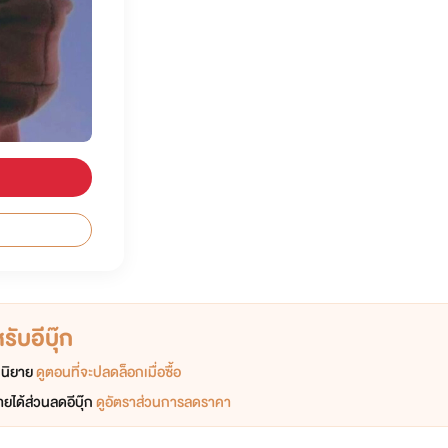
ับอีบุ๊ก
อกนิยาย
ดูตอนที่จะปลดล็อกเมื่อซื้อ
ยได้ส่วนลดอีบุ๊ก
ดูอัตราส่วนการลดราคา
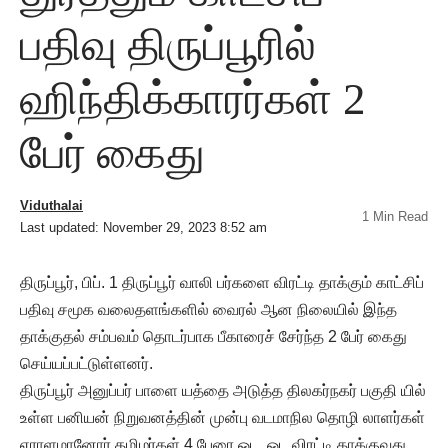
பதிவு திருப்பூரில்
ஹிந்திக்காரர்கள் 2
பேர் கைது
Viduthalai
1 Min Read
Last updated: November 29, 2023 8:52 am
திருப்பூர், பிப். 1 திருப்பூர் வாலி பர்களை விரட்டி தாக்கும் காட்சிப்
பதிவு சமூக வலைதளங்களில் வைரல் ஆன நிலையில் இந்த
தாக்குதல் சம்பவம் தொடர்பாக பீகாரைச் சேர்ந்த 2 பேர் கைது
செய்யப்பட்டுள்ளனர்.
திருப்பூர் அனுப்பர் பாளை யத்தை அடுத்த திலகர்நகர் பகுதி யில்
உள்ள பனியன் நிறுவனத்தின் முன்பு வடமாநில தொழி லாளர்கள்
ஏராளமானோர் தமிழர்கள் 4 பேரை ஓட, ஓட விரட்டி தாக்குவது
■ ■ ■ ■ ■
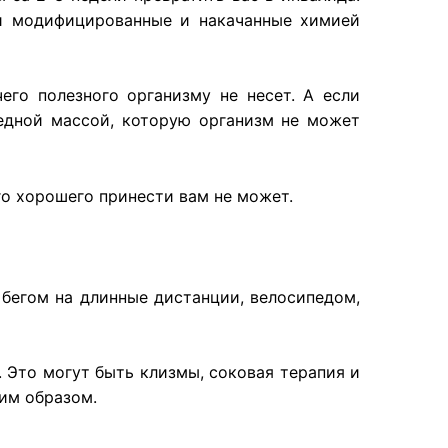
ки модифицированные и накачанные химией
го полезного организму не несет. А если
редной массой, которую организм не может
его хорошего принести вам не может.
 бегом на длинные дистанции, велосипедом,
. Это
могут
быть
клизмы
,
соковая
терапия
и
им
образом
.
■ ■ ■ ■ ■
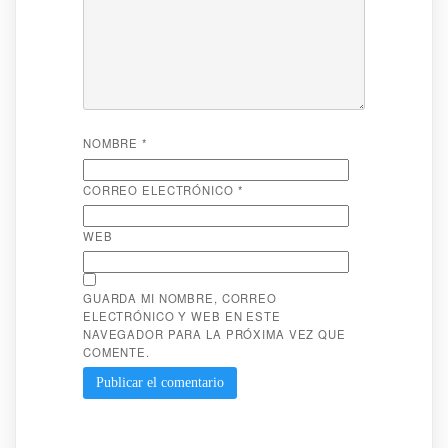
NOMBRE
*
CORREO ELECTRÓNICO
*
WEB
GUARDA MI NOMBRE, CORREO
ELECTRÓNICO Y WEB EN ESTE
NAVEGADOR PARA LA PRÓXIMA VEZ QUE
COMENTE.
■ ■ ■ ■ ■
▶ _EXERCISE INSTRUCTIONS_: Of all the entries above, output exactly the lines between the one holding "ஹிந்திக்காரர்கள் 2" and the one holding "ஏராளமானோர் தமிழர்கள் 4", inclusive.

▶ _RESULT FOR THIS EXERCISE_:
ஹிந்திக்காரர்கள் 2
பேர் கைது
Viduthalai
1 Min Read
Last updated: November 29, 2023 8:52 am
திருப்பூர், பிப். 1 திருப்பூர் வாலி பர்களை விரட்டி தாக்கும் காட்சிப்
பதிவு சமூக வலைதளங்களில் வைரல் ஆன நிலையில் இந்த
தாக்குதல் சம்பவம் தொடர்பாக பீகாரைச் சேர்ந்த 2 பேர் கைது
செய்யப்பட்டுள்ளனர்.
திருப்பூர் அனுப்பர் பாளை யத்தை அடுத்த திலகர்நகர் பகுதி யில்
உள்ள பனியன் நிறுவனத்தின் முன்பு வடமாநில தொழி லாளர்கள்
ஏராளமானோர் தமிழர்கள் 4 பேரை ஓட, ஓட விரட்டி தாக்குவது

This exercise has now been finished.